Well, all we want to do is catch any error that the app experiences, write
the error stack, the page name, and other information to the database, and
send an email to the developers. We already handle some small stuff with
try/catches and appropriate messages to the user within applications. This
is for data connection problems, 404's, etc. that wouldn't be the user's
fault.
I was under the impression that you could do it piecemeal in each page, OR
consolidate it in the Application_Error function. Any error that doesn't
get caught in the Page_Error, or any error that IS caught but isn't cleared,
gets caught by the Application_Error in the global.
Since we're just capturing each error for our notifications purposes and not
having different actions for each page, I thought that the best thing to do
would be to do this once in the Application_Error. The error gets put in
the database, the email gets sent, and the user is shown an error page as
assigned in the CustomErrors node in the web.config.
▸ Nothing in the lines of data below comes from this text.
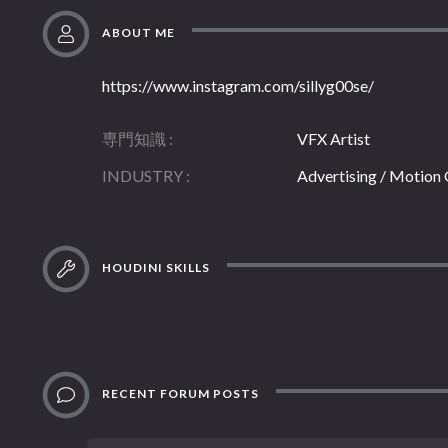
ABOUT ME
https://www.instagram.com/sillyg00se/
専門知識
VFX Artist
INDUSTRY
Advertising / Motion
HOUDINI SKILLS
RECENT FORUM POSTS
Other developers here feel that we should have both the Application_Error
AND the Page_Error in use; but they are not talking about having specific
Page_Errors for individual pages. They are talking about putting a
catch-all Page_Error in our custom Page base class, from which all our pages
inherit. The justification that was offered for this is that they say there
are errors that aren't necessarily 'application errors' but are actually
'page errors', and that these errors will not be trapped by the
Application_Error function... but they will be caught by the Page_Error
function. I tend to believe that isn't true; any .NET error will be caught
by the Application_Error (since the application is actually the entire
website); and that in this situation, using both the Application_Error and
the Page_Error is redundant.
Am I wrong? If so, could someone give me an example of some C# code that
could cause an error that would be trapped with the Page_Error function but
not by the Application_Error function?